Richtigkeit

[985] Richtigkeit. (Schöne Künste)

Richtig nennt man eigentlich das, was ohne Fehler ist; und hieraus erkennet man die Bedeutung des Worts Richtigkeit. Eigentlich ist sie die Vollkommenheit in dem Mechanischen der Kunst. Eine Rede hat Richtigkeit in Gedanken, wenn nichts Falsches darin ist; im Ausdruk, wenn die Wörter gerade das sagen, was sie sagen sollen, und wenn die Regeln der Grammatik genau beobachtet worden. Der Vers ist richtig, wenn nichts gegen die Prosodie versehen ist; die Zeichnung, wenn sie die wahre Form und die wahren Verhältnisse der Dinge angiebt. Ein Tonstük ist im Saz richtig, wenn nichts gegen die Regeln der Harmonie, des Takts und des Rhythmus versehen worden.

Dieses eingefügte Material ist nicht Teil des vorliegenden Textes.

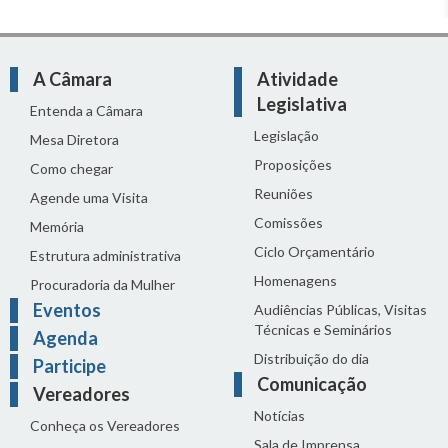
A Câmara
Atividade
Legislativa
Entenda a Câmara
Legislação
Mesa Diretora
Proposições
Como chegar
Reuniões
Agende uma Visita
Comissões
Memória
Ciclo Orçamentário
Estrutura administrativa
Homenagens
Procuradoria da Mulher
Eventos
Audiências Públicas, Visitas
Técnicas e Seminários
Agenda
Distribuição do dia
Participe
Comunicação
Vereadores
Notícias
Conheça os Vereadores
Sala de Imprensa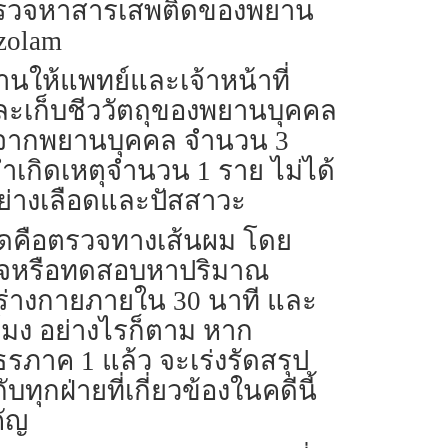
รตรวจหาสารเสพติดของพยาน
zolam
สานให้แพทย์และเจ้าหน้าที่
ะเก็บชีววัตถุของพยานบุคคล
าวะจากพยานบุคคล จำนวน 3
ำเกิดเหตุจำนวน 1 ราย ไม่ได้
อย่างเลือดและปัสสาวะ
สุดคือตรวจทางเส้นผม โดย
รวจหรือทดสอบหาปริมาณ
ร่างกายภายใน 30 นาที และ
วโมง อย่างไรก็ตาม หาก
รภาค 1 แล้ว จะเร่งรัดสรุป
ุกฝ่ายที่เกี่ยวข้องในคดีนี้
คัญ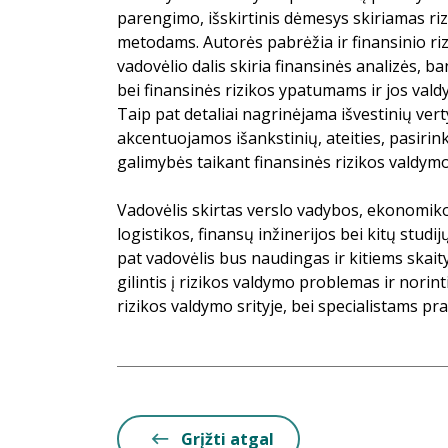
parengimo, išskirtinis dėmesys skiriamas rizi
metodams. Autorės pabrėžia ir finansinio ri
vadovėlio dalis skiria finansinės analizės, 
bei finansinės rizikos ypatumams ir jos val
Taip pat detaliai nagrinėjama išvestinių ver
akcentuojamos išankstinių, ateities, pasirin
galimybės taikant finansinės rizikos valdym
Vadovėlis skirtas verslo vadybos, ekonomikos
logistikos, finansų inžinerijos bei kitų stu
pat vadovėlis bus naudingas ir kitiems skai
gilintis į rizikos valdymo problemas ir norint
rizikos valdymo srityje, bei specialistams pr
Grįžti atgal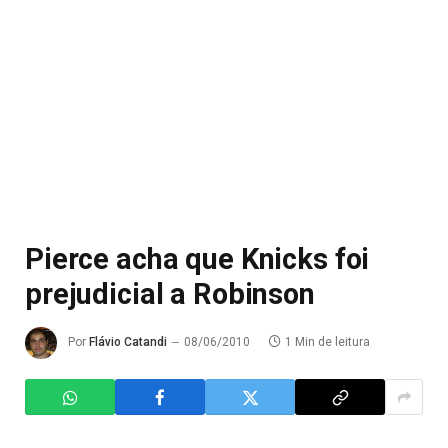
Pierce acha que Knicks foi
prejudicial a Robinson
Por
Flávio Catandi
08/06/2010
1 Min de leitura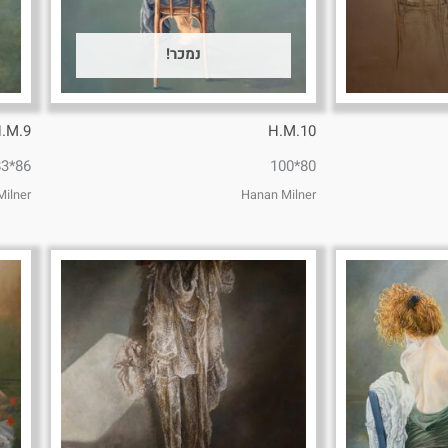
נמכר!
.M.9
H.M.10
86*83
80*100
ilner
Hanan Milner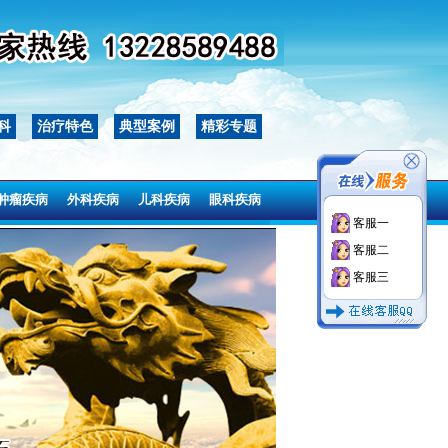
科
治疗特色
典型案例
精彩专题
肿瘤疾病
外科疾病
儿科疾病
眼科疾病
客服一
肿瘤疾病
外科疾病
儿科疾病
眼科疾病
客服二
客服三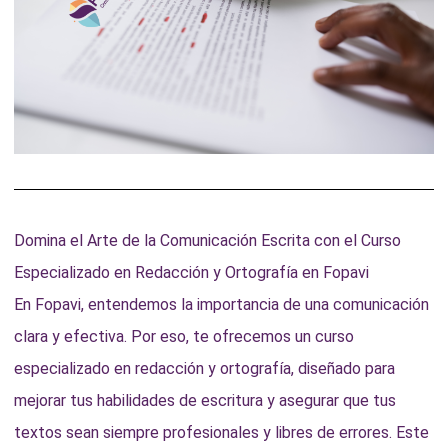
Domina el Arte de la Comunicación Escrita con el Curso
Especializado en Redacción y Ortografía en Fopavi
En Fopavi, entendemos la importancia de una comunicación
clara y efectiva. Por eso, te ofrecemos un curso
especializado en redacción y ortografía, diseñado para
mejorar tus habilidades de escritura y asegurar que tus
textos sean siempre profesionales y libres de errores. Este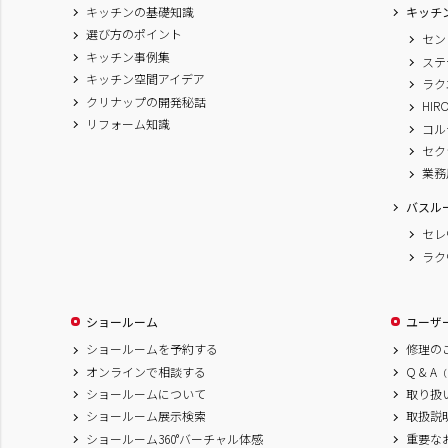
キッチンの基礎知識
キッチ
選び方のポイント
セン
キッチン事例集
ステ
キッチン空間アイデア
ラク
クリナップの開発秘話
HIR
リフォーム知識
コル
セク
業務
バスル
セレ
ラク
ショールーム
ユーザ
ショールームを予約する
修理の
オンラインで相談する
Q & A
（
ショールームについて
取り扱
ショールーム展示検索
取扱説
ショールーム360°バーチャル体感
重要な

Obgleich ein Werk des Geschmaks bey der genauesten Richtigkeit höchst schwach und unbedeutend seyn kann; so ist sie ihm doch nothwendig; weil jeder Fehler dem, der ihn bemerkt, anstößig ist. Aber die bloße Richtigkeit kann bisweilen schon Vergnügen erweken, ob es gleich scheinet, daß sie nur vor Mißvergnügen verwahre. Man fühlet dieses sehr bestimmt in den Werken der blos mechanischen Künste, wo es allemal Vergnügen macht, wenn ein Werk vollkommen das ist, was es nach mechanischen Regeln seyn soll. Das Werk des Pfuschers ist nur ohngefehr, wie es seyn sollte; das Runde ist nicht in der höchsten Vollkommenheit rund; das was irgendwo hineinpassen, oder sich wo anschließen soll, paßt und schließt zwar, aber nur unvollkommen, entweder mit Zwang, oder zu leicht. Das Werk eines vollkommenen Meisters aber zeiget nirgend einigen Mangel; was schließen soll, schließt genau; was scharf seyn soll, ist höchst scharf u.s.w. Wer einiges Gefühl von Vollkommenheit und Genauigkeit hat, findet Vergnügen an einem solchem Werk; und dieses Vergnügen entsteht daher, daß man überall die Beobachtung der Regeln entdeket, daß man die vollkommene Gleichheit des Werks mit dem Ideal desselben, was die Regeln bestimmen, bemerket. [985] Das Vergnügen, das von der Richtigkeit herkommt, genießen eigentlich nur die Künstler und die Kenner, weil nur diese sich der Regeln deutlich bewußt sind, für andre ist die höchste Richtigkeit blos etwas verneinendes; sie verwahret nur vor Anstoß.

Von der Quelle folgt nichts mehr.